アイの物語 まずは、山本弘アイの物語(一九〇〇円/角川書店)が今年度ベスト級の傑作。いまどき、ここまでまっすぐ前向きなメッセージをてらいなく描くことができる作家は、山本弘くらいのものだろう。機械知性が地球を支配し、人類は細々と生きながらえている未来世界。人類のコロニーを渡り歩く語り部の主人公は、美しき女性アンドロイド、アイビスに捕らえられる。アイビスはシェヘラザードのように毎夜物語を語り、主人公は、人類が滅びに向かった真相を知る……。
 それぞれ独立した短篇として発表された作品を集め、全体をまとめる枠となるパートを加えた構成だが、これが最初からこういう形でまとめることを決めていたかのようにはまっている。組み込まれた短篇はいずれも泣ける話だが、中でも介護ロボットの成長を描いた「詩音が来た日」が、介護現場のリアリティにあふれた力作。一貫しているのは、仮想と現実、そして人間と機械というテーマで、七つの物語が語られたあとに訪れる感動はまさにSFでしか味わえないものだろう。
 ちょっと気恥ずかしいのは、オタク趣味が無批判に肯定的に描かれているところで、このあたりの、一種の子供っぽさにひっかかる読者もいるかもしれない。しかしそれは逆に作者の魅力でもある。子供の頃に読んだSFの面白さ、小難しく長大になってしまう前のSFの楽しさ。本書はそんな原初的な感動を甦らせてくれる作品であり、作者がSFというジャンルそのものへ向けた「愛の物語」でもあるのだ。

ロコ!思うままに 続いて、大槻ケンヂのロコ!思うままに(一五二四円/光文社)は『異形コレクション』シリーズなどに発表された短篇をまとめた作品集だが、こちらも秀作揃い。「イエス様」を名乗る父親により十数年間見世物小屋の中に閉じこめられていた少年と、外の世界からやってきた少女のボーイ・ミーツ・ガールを描いた表題作、妻と子を失った男がUFOキャッチャーのぬいぐるみによって救いを得る「モモの愛が胸いっぱい」、明智小五郎の妻として登場しながら次第に作品にし登場しなくなる文代が、実は明智を捨て二十面相のもとに走ったという妄想を描いた「怪人明智文代」など、いずれも奇想を凝らしつつも、切なく心に響く作品ばかり。キッチュで猟奇的な独自の世界を舞台にした、ダメ人間たちの悲痛な叫びと、そして救いの物語である。作者の新たな代表作といえるだろう。
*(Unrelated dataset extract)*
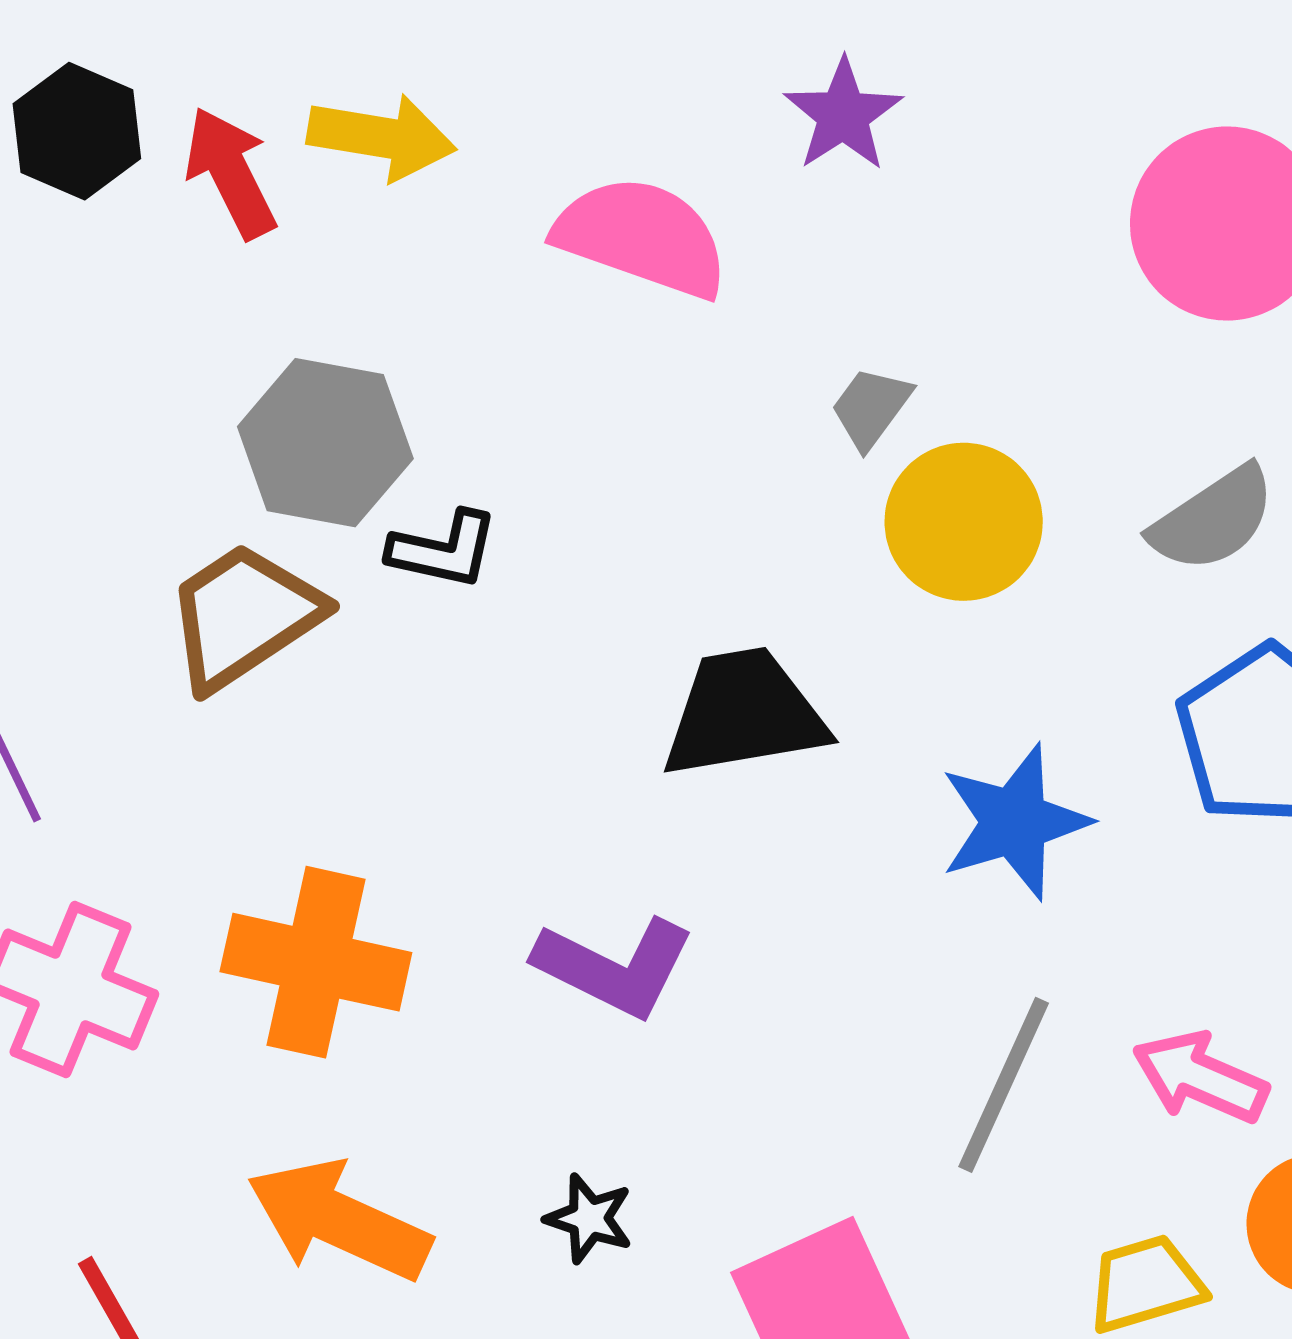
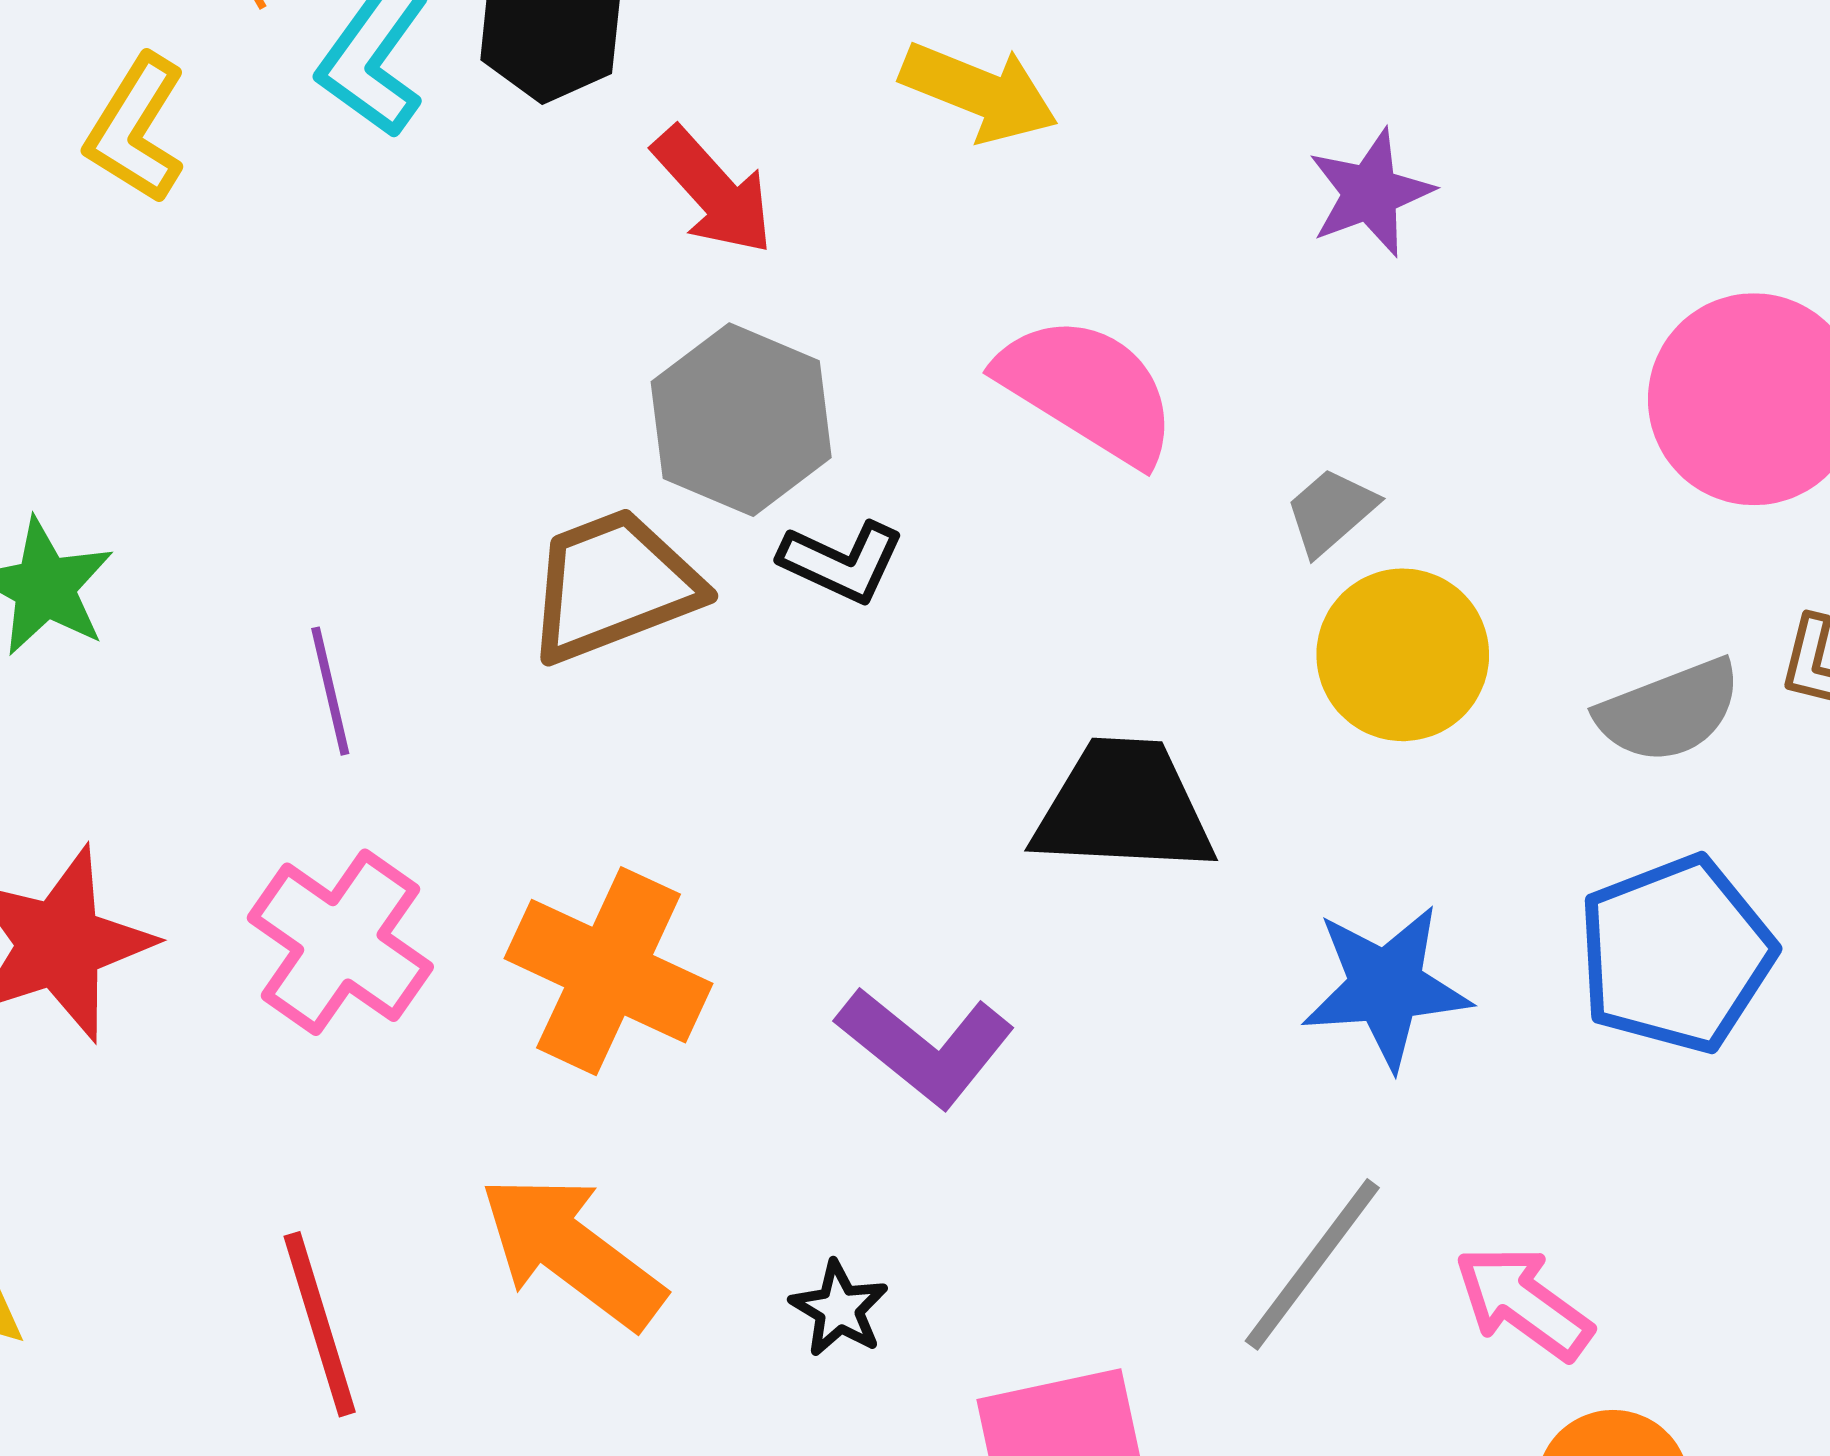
yellow arrow: (382, 137) -> (979, 92), moved
red arrow: (231, 173) -> (713, 191), moved, turned 152
pink semicircle: (642, 237) -> (1088, 390), moved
神の仕掛けた玩具 橋元淳一郎神の仕掛けた玩具(二六〇〇円/講談社)は、一九八四年のデビュー以来、本誌を中心にして短篇を発表してきた作者の、意外にも初のSF作品集。このところ小川一水や野尻抱介ら、新世代のハードSF作家が注目を集めているが、橋元淳一郎はその先駆者ともいえる作家である。本書収録作の発表は主に九〇年代。《辺境惑星開発機構》などの背景の共通する、ゆるやかなつながりのある宇宙SF短篇が集められている。石原藤夫、堀晃といった日本のハードSFの系譜を継ぐ作家だが、工学、天文学よりむしろ宇宙論寄りの形而上的な作風や、作品に漂う仏教的な虚無感、無常観は光瀬龍にも通じるものがある。伏線のすべてが回収されず、結末に割り切れなさを残す作品が多いところを、説明不足と感じるか余韻と感じるかは評価の分かれるところだろう。

メタモルフォース 十一の変身譚 つづいて、小原優メタモルフォース 十一の変身譚(一五〇〇円/鳥影社)は、タイトル通り変身譚を集めたファンタジー短篇集だが、意外性に欠ける作品が多くて平凡な印象。「GB型」「ヘテロ・グラフト」ではブタとヒトの異種移植を扱っているが、同テーマを扱った小林泰三「人獣細工」のように既存の価値観を揺さぶるところまでは達しておらず、一般的な感覚を単になぞっているだけなのが物足りない。また、医学的な描写にも難がある。集中では、変容するアイデンティティをスリリングに描いた「Mの追跡」がベスト。

架空の王国 最後に、高野史緒架空の王国(一九〇〇円/ブッキング)は、九七年に刊行された作品の復刊だが、一六世紀を舞台にした一四〇枚の外伝短篇が追加収録されているので、ファンはお見逃しなく。